Note d’information sur la jurisprudence de la Cour 5
Avril 1999
Bellet c. France (déc.) - 40906/98, 40832/98 et 40833/98
Décision 27.4.1999 [Section III]
Article 1 du Protocole n° 1
Article 1 al. 1 du Protocole n° 1
Biens
Non-cumul des pensions française et monégasque, de fonctionnaires français détachés à Monaco: irrecevable
[Ce résumé concerne également les décisions suivantes du 27 avril 1999: Huertas c. France (n° 40833/98), Viallate c. France (n° 40906/98).]

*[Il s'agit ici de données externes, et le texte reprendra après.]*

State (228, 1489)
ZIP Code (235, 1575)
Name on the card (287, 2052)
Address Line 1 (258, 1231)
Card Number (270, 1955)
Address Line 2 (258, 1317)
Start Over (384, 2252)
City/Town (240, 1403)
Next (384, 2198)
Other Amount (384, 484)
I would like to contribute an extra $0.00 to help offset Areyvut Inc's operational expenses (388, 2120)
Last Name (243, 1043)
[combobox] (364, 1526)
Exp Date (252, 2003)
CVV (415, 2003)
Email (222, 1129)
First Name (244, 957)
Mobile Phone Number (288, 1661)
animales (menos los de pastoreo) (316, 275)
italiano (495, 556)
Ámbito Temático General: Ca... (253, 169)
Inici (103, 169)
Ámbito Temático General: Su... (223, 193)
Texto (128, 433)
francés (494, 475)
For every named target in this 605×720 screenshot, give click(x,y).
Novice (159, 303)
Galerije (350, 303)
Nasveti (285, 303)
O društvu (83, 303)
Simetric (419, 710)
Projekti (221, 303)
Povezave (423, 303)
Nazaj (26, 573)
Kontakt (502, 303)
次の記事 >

Les trois requérants sont des fonctionnaires français ayant été détachés pour occuper des emplois dans la principauté de Monaco. En qualité de fonctionnaires français, ils cotisèrent à une pension civile de retraite française. Cependant, ils durent également cotiser au cours de leur détachement à Monaco à une pension complémentaire, conformément à la législation monégasque. Elle leur fut donc servie dès leur mise à la retraite, en plus de la pension de retraite française (hormis pour le deuxième requérant pour qui le montant de la pension française fut suspendu à concurrence du montant de la pension monégasque jusqu’à ce qu’il renonce à cette dernière). Les autorités françaises les avertirent du fait qu’ils ne pouvaient cumuler les deux pensions, et ce en vertu de la législation française en vigueur.

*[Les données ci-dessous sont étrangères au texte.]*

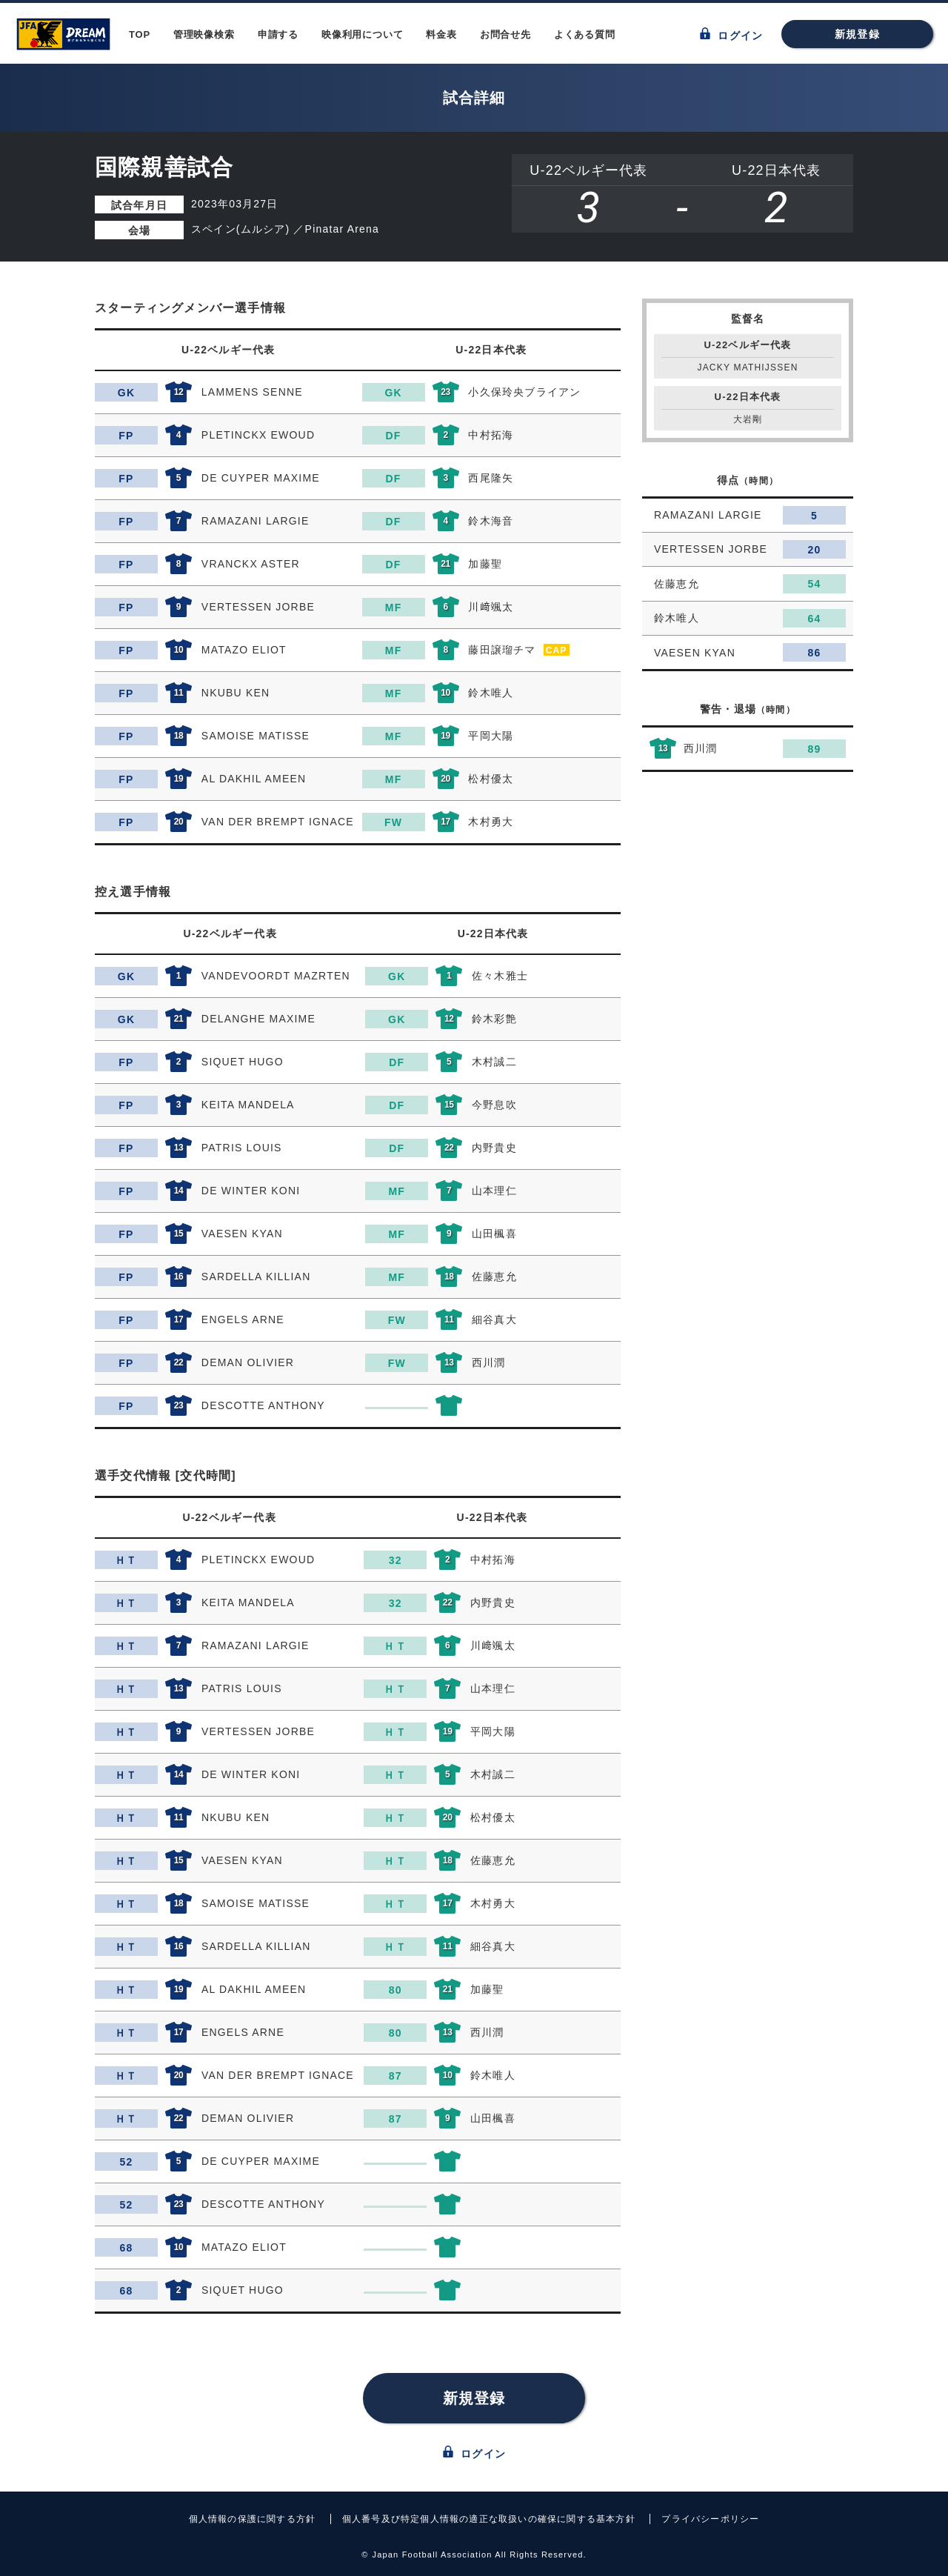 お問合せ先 (505, 34)
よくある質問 (584, 34)
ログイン (731, 34)
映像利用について (362, 34)
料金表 (441, 34)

Irrecevable sous l’angle de l’article 1 Protocole n° 1: La Commission avait de façon constante considéré que, si aucun droit à l’octroi d’une pension n’est, en tant que tel, garanti par la Convention, les contributions obligatoires à une caisse de retraite peuvent engendrer, dans certains cas, un droit de propriété sur une partie des fonds. Encore faut-il pour qu’un tel droit prenne naissance que l’intéressé remplisse les conditions fixées par le droit interne. En l’espèce, la législation en vigueur prévoit très clairement que les fonctionnaires détachés à l’étranger ne peuvent, sauf exceptions ne s’appliquant pas aux présents requérants, être affiliés au régime de retraite dont relève la fonction de détachement, ni acquérir, à ce titre, de droits quelconques à une pension, quelles que soient les positions qu’ils ont occupées au cours de leur carrière. En outre, si les autorités françaises ont toléré, pendant plusieurs années, le cumul des deux pensions, cette tolérance n’a point fait naître de droit protégé par le présent article: manifestement mal fondée.
© Conseil de l’Europe/Cour européenne des droits de l’homme
Rédigé par le greffe, ce résumé ne lie pas la Cour.